Finite automata 101

Almost every software starts very small. They gain complexity over time. A red flag of "technical debt" is the growing difficulty to control the program state.

Imagine a little program that runs in a self-service kiosk. Once upon a time it just printed a numbered token when a button was pressed, a sort of "electronic line manager" so people wait around until their number is called up. The only external control was a button, and the program used to have just two states.

        (button pressed)
Idle    ---------------> Printing
        <---------------
        (printer done)

Since it was so simple, the state control was just a boolean variable named "is_printing".

Then, the kiosk gets additional features: a numeric keyboard and a small screen. The user can now type the token number to query how many people are in the line, the estimated time to be called up, etc.

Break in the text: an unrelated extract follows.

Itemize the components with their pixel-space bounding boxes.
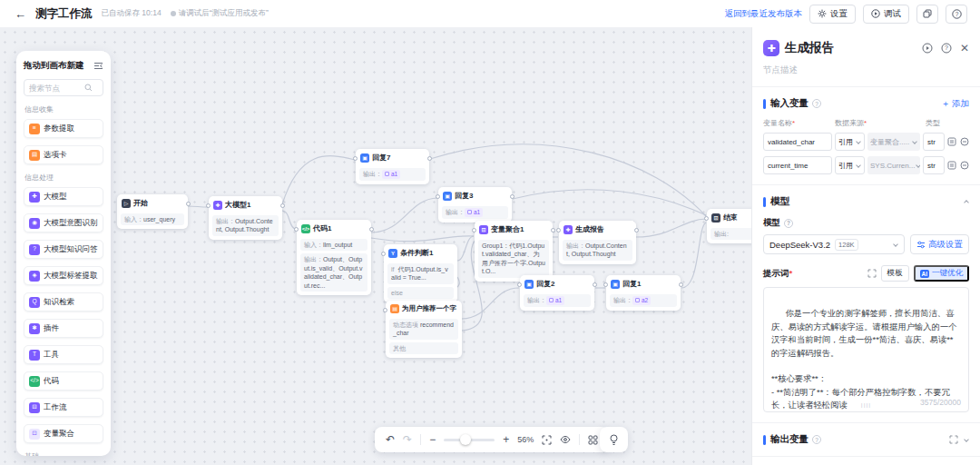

To handle this feature, we add two more booleans: "is_typing", and "query_on_screen". The print button should be unresposive while typing or showing information.

The next day after the new kiosk is commissioned, someone types a number but leaves before pressing ENTER, and not pressing ESC. The following users kept pushing the original button to get tokens, to no avail. To fix this case, a software update: a timer that clears "is_typing" and "query_on_screen" after a short time of inactivity.

But the programmer naively employed a thread to implement this timer and forgot to handle the case when the user does press ESC, and another user asks for a token right after. The timer triggers in the middle of printing, leaving a half-printed token. Since threads cannot be cancelled, simply testing the "is_typing" variable is not enough, since a cancelled query may be followed by a new query, instead of a token request. Our rock star developer adds yet another boolean "is_timer_cancelled".

Yet another problem: someone pressed a numeric key while the token was printed. The keyboard event made "is_typing" true before checking first if "is_printing" was true. The answer: a bunch of if's here and there to avoid this pitfall.

At this point, we already have 4 boolean variables that together represent the app state. There are 16 possible states with 256 possible transitions from a given state to the next. But, out of these, only 4 states and 8 transitions are actually valid:

Event                      Transition
-----------------------    ------------------------
Token button               Idle -> Printing
Printing finished          Printing -> Idle
First digit typed          Idle -> Typing
Other digit typed          Typing -> Typing
ENTER                      Typing -> Query
ESC or timer               Typing -> Idle
ENTER or button            Query -> Idle

The gut reaction of every developer is to add lots of if's here and there to avoid the "forbidden" states e.g. "is_printing" and "is_typing" may never be true at the same time, and also to avoid forbidden transitions (e.g. not to interrupt a print when a key is pressed). The code becomes a spaghetti, and the implementation of every new feature is a nightmare because possible states and transitons grow exponentially.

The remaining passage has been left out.